Cut out of the Carson National Forest, the Capitol Hill Christmas tree is currently en route to Washington D.C.
According to the Capitol Christmas Tree website, the tradition of the Capitol Christmas tree began in 1964. Every year since, the Capitol architect pairs with the United States Forest Service in order to provide Christmas trees for the U.S. Capitol Building’s lawn.
Capitol Christmas trees are selected from a variety of states. This year, a little piece of New Mexico will be represented in the country's capital. New Mexico has been awarded this honor only two times before.
There are typically two types of Christmas trees seen at the Capitol during the holiday season: Spruces and firs. This year, the Carson National Forest has presented a 60-foot tall blue spruce from just north of Questa.

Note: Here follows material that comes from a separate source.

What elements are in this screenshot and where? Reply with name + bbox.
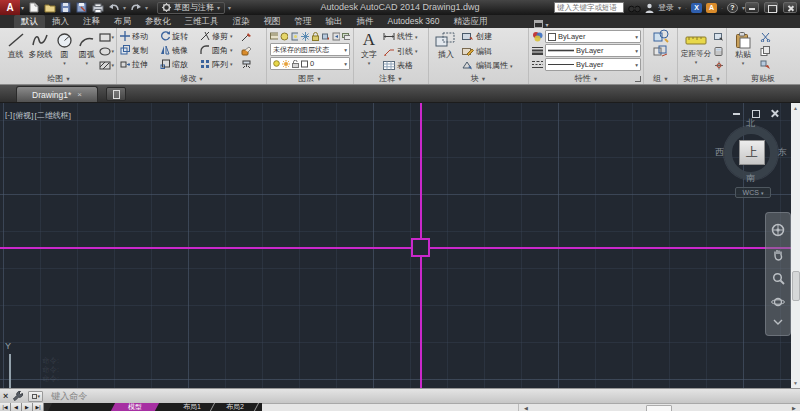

The spruce was cut on Wednesday, Nov. 6, just after sunrise. At the tree cutting event, Governor Michelle Lujan Grisham talked to the crowd about the pride she and other New Mexicans share concerning the public lands found in New Mexico, according to the Capitol Christmas Tree website.
On Nov. 11, the spruce’s tour began at 9 a.m. at Alta Vista Elementary and Intermediate School in Questa. As the day went on, the tree — carried in a Kenworth W900 transport trailer — visited Eagle's Nest, Angel Fire and Taos.
After making several stops in both small and large New Mexico communities, the tree made its way to Texas on Nov. 15. Over the next few days, it will find itself making stops in Louisiana, Alabama, Georgia and Tennessee. According to the Capitol Christmas Tree website, this route may be subject to change.
The tour will visit 30 communities before arriving in D.C. on Nov. 25. People interested in watching the tree’s travel progress can go to www.capitoltreetracker.com.